I swallow empty air again. It does, I say. It's natural.

She looks momentarily hurt by my apparent disregard for the gravity of the situation. (I really do care, although it's perhaps confusion desperately gasping for air that hides my concern from view.) She clicks her tongue in a disapproving tsk. 

It's not natural, she says. It's just a fact. My dog is dead. A fact. 

She finally blinks, hints of lucidity (the grace she masterfully embodied from a distance) flushing back into her cheeks.

Take it one degree further, she says. A dog is dead. An animal has died. What profound sorrow is there to be found in so banal a fact?

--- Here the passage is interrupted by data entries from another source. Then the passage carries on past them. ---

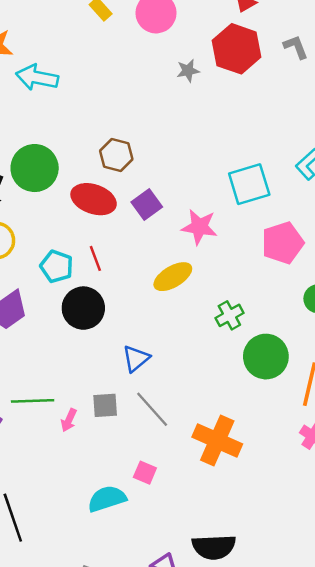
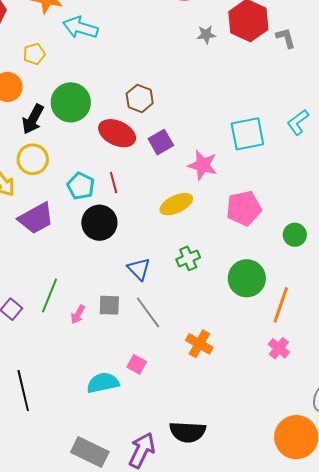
gray L-shape: (296, 47) -> (286, 38), moved
pink pentagon: (283, 243) -> (244, 208), moved
green cross: (229, 315) -> (188, 258), moved
blue triangle: (136, 359) -> (139, 269), turned -40
green line: (33, 401) -> (49, 295), turned -72
orange cross: (217, 440) -> (199, 344), size x0.7

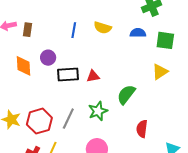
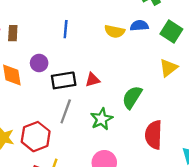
yellow semicircle: (103, 28) -> (115, 31), moved
green square: (165, 40) -> (171, 31), turned 30
gray line: (68, 119) -> (66, 111), moved
red semicircle: (142, 129) -> (154, 135), size x1.4

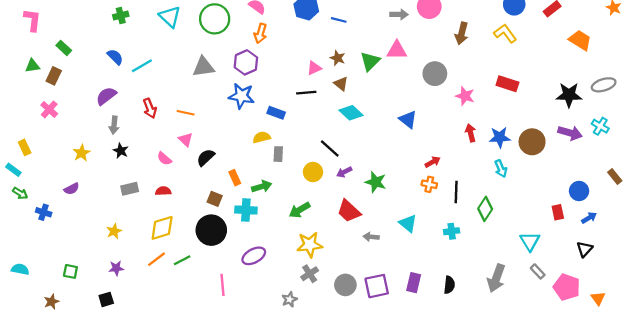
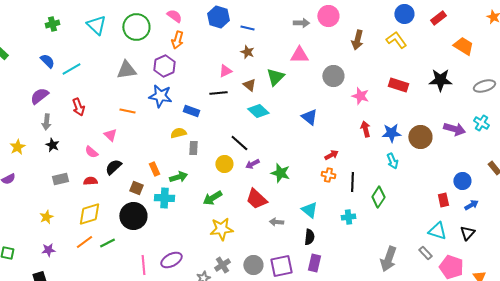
brown star: (338, 58) -> (247, 52), moved
green triangle: (370, 61) -> (275, 77), moved
black star: (569, 95) -> (440, 80), moved
orange line: (186, 113) -> (127, 111), moved
black semicircle: (206, 157) -> (113, 167), moved
cyan triangle: (530, 241) -> (437, 231), moved, turned -42
purple ellipse: (254, 256) -> (171, 260), moved
gray cross: (310, 274) -> (222, 265), moved
black semicircle: (449, 285) -> (309, 237), moved

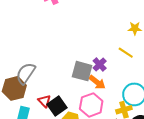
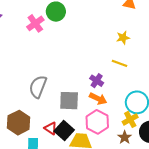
gray square: (82, 71) -> (69, 101), moved
gray semicircle: (26, 73) -> (38, 87), moved

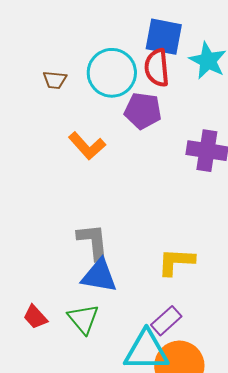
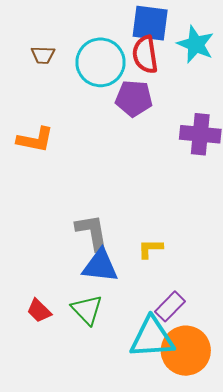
brown trapezoid: (55, 80) -> (43, 55), moved
orange L-shape: (87, 146) -> (35, 140), moved, turned -33
yellow L-shape: (176, 262) -> (150, 249), moved, size x0.7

I am at a blank, only now grasping what is happening. (What is happening?)

They're just facts, she continues. My marriage is over. My career is finished. My dog is dead. Only facts. Facts can't hurt me. Only when I change the "a" to "my" does the fact become personal, does the fact take on importance; to whom? To me, the owner of the "my," but still only one, an individual. An individual suffered a loss. A human being no longer has something she once had. More facts. More equally common occurrences.

Just facts, I echo.

Another tiny sigh.

But it still hurts, she says. I can remind myself of all the facts weightier and more god-awful than my own personal facts, she says, but it doesn't make the facts sting any less. My facts.

If anything, I say, more. If anything, I say, finally gaining some semblance of momentum, it is precisely because they are your facts and no one else's, and because all those other facts are theirs and not yours, that your own personal facts are laced with such disabling venom.

Here, she smiles knowingly, as if guarding a secret that has nothing do with me or her or this conversation, but something tender, something rare in its wholeness, something untethered from mortal trappings, a secret to which I am both ignorant and impervious.

I find the pause appropriate for a more formal greeting, and extend my hand.

My name, by the way, is--

I know who you are, she says, the glint in her eyes suddenly and somewhat dangerously (although this may be only my still nerve-driven paranoia) exacerbated from my attempt to introduce myself. 

The smile remains, as she finally looks not past me or through me or inside me, but around me, all at once, her gaze absorbing everything there is about me to absorb, and says:

You're the man who's here for answers.